Si l’on ne peut infailliblement déterminer qui est ce pontife romain, alors l’infaillibilité même de l’Église est mise en péril. Il faut savoir si une personne est vraiment pape pour croire fermement dans son enseignement surtout de pape infaillible.
Or, l’Église ne peut faillir (promesse du Christ en Luc 22, 32 : « J’ai prié pour toi, Pierre, afin que ta foi ne défaille point »).
Donc, le fait de qui occupe validement la chaire de Pierre est lui-même dogmatique et infaillible.
c. L’acceptation pacifique universelle (APU) comme critère infaillible (voir chapitre “APU et fait dogmatique”)
La théologie catholique enseigne que l’élection d’un pape est rendue certaine et dogmatique par l’acceptation pacifique et universelle de l’Église (évêques, clergé et fidèles).
Cela n’est pas une simple coutume, mais un fait dogmatique déduit de l’indéfectibilité de l’Église.
Le théologien Billuart (XVIIIe siècle), dans son Cursus Theologiae, explique :
« L’élection d’un pape est rendue légitime et irrévocable par l’acceptation pacifique du corps ecclésiastique. »
De même, Cajetan (Tommaso de Vio, 1469-1534), commentant saint Thomas, affirme dans son De Comparatione Auctoritatis Papae et Concilii : « La certitude de la légitimité du pape réside dans l’acceptation universelle et paisible par l’Église. »

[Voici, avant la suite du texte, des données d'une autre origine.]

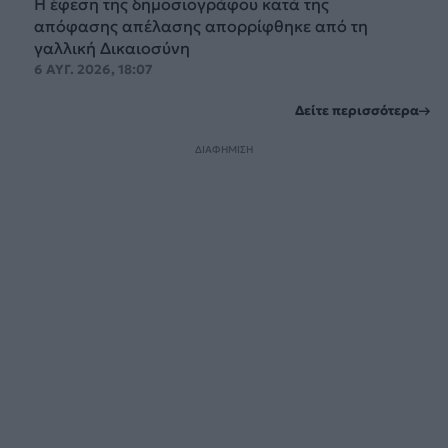
Η έφεση της δημοσιογράφου κατά της
απόφασης απέλασης απορρίφθηκε από τη
γαλλική Δικαιοσύνη
6 ΑΥΓ. 2026, 18:07
Δείτε περισσότερα
ΔΙΑΦΗΜΙΣΗ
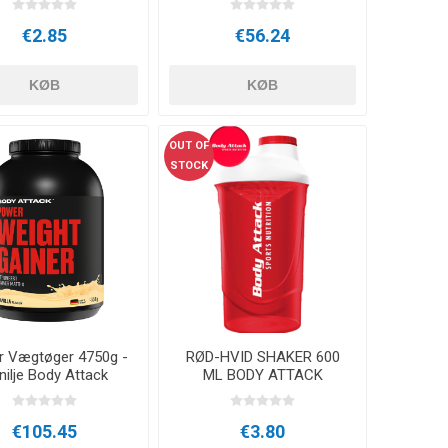
€2.85
€56.24
KØB
KØB
OUT OF
STOCK
 Vægtøger 4750g -
RØD-HVID SHAKER 600
nilje Body Attack
ML BODY ATTACK
€105.45
€3.80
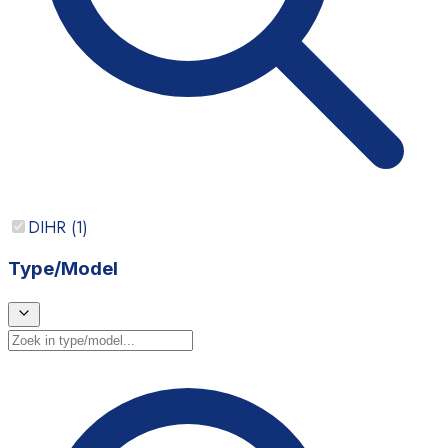
DIHR
(
1
)
Type/Model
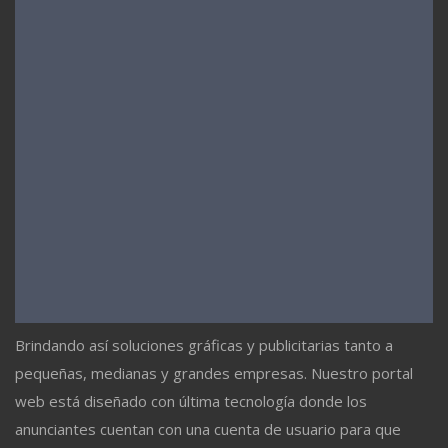
Brindando así soluciones gráficas y publicitarias tanto a
pequeñas, medianas y grandes empresas. Nuestro portal
web está diseñado con última tecnología donde los
anunciantes cuentan con una cuenta de usuario para que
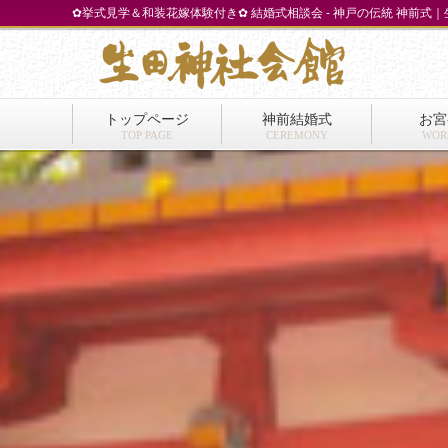
✿挙式見学＆和装花嫁体験付き✿ 結婚式相談会 - 神戸の伝統 神前式
トップページ
神前結婚式
お宮
TOP PAGE
CEREMONY
WOR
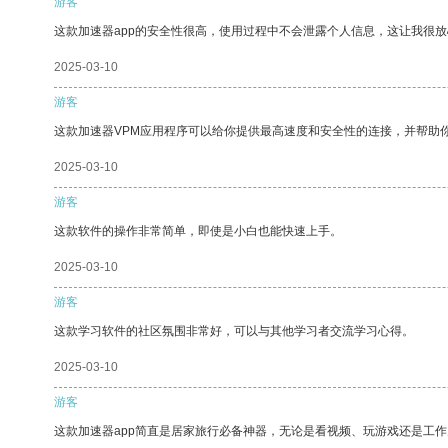
游客
这款加速器app的安全性很高，使用过程中不会泄露个人信息，这让我很
2025-03-10
游客
这款加速器VPM应用程序可以给你提供最高速度和安全性的连接，并帮助
2025-03-10
游客
这款软件的操作非常简单，即使是小白也能快速上手。
2025-03-10
游客
这款学习软件的社区氛围非常好，可以与其他学习者交流学习心得。
2025-03-10
游客
这款加速器app简直是居家旅行必备神器，无论是看视频、玩游戏还是工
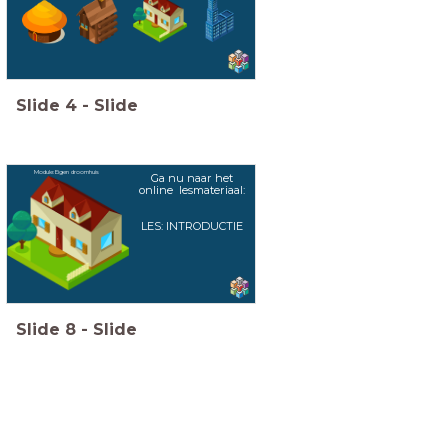
Slide
4
-
Slide
Module: Eigen droomhuis
Ga nu naar het
online lesmateriaal:
LES: INTRODUCTIE
Slide
8
-
Slide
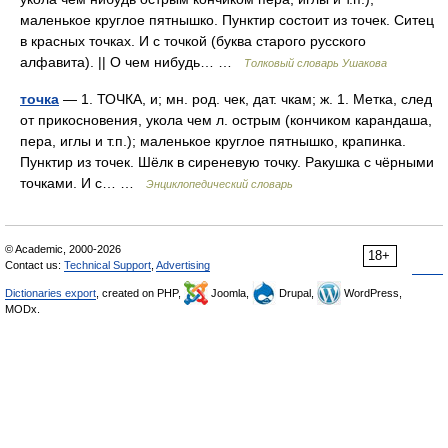
маленькое круглое пятнышко. Пунктир состоит из точек. Ситец
в красных точках. И с точкой (буква старого русского
алфавита). || О чем нибудь… …
Толковый словарь Ушакова
точка
— 1. ТОЧКА, и; мн. род. чек, дат. чкам; ж. 1. Метка, след
от прикосновения, укола чем л. острым (кончиком карандаша,
пера, иглы и т.п.); маленькое круглое пятнышко, крапинка.
Пунктир из точек. Шёлк в сиреневую точку. Ракушка с чёрными
точками. И с… …
Энциклопедический словарь
© Academic, 2000-2026
18+
Contact us:
Technical Support
,
Advertising
Dictionaries export
, created on PHP,
Joomla,
Drupal,
WordPress,
MODx.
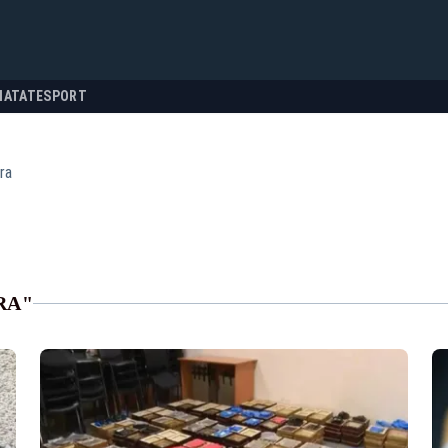
NATATE
SPORT
ra
RA"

Ce principe est logique selon saint Thomas : si l’Église visible ne pouvait reconnaître infailliblement son chef visible, elle cesserait d’être une société visible et indéfectible, ce qui contredit la réalité divine.
VIII. Réfutation des contre-arguments
– Certains objectent que « l’Église ne peut subsister sans pape pendant des décennies », invoquant l’indéfectibilité.
Mais c’est une erreur : l’Église de Rome a connu des séjours vacants prolongés (par exemple, sous l’empereur Henri IV au XIe siècle).
Saint Robert Bellarmin (De Romano Pontifice, II, 30), théologien docteur de l’Église, enseigne : «Un pape hérétique manifeste cesse ipso facto d’être pape et membre de l’Église, sans qu’il soit besoin de déclaration. »
Les antipapes post Vatican II, par leurs hérésies publiques (liberté religieuse, collégialité), ont perdu toute juridiction.
Et sans pape l’Église est capable de faire tout ce que Dieu lui a ordonné et donné à faire.
Il y a eu de Saint Pierre à Pie XII 260 papes donc 260 interrègnes, « temps de sede vacante » et l’Église a toujours fonctionné.
– Les traditionalistes « non-sédévacantistes » (qu’il faut bien nommer schismatiques ou hérétiques pour leur adhésion aux antipapes) se contredisent en critiquant le « pape » tout en le reconnaissant : soit il est infaillible, et leurs critiques sont sacrilèges ; soit il ne l’est pas, et leur reconnaissance est illogique.
Bref, déterminer si quelqu’un est pape constitue un fait dogmatique, car il touche au dépôt de la foi révélé.
Ce FD est donc infaillible, garanti par l’assistance du Saint-Esprit à l’Église.
IX. En conclusion
l’infaillibilité de l’Église est le rempart divin contre l’erreur, assurant la transmission fidèle du dépôt de la foi. Comme le rappelle Pie XII dans Mystici Corporis (DS 3813), l’Église, Corps du Christ, ne peut faillir en vertu de la promesse du Chef divin. Toute objection contraire, qu’elle vienne des modernistes ou des schismatiques, est réfutée par la logique thomiste : la foi exige un critère infaillible, et ce critère est l’Église catholique, fidèle à la Tradition apostolique.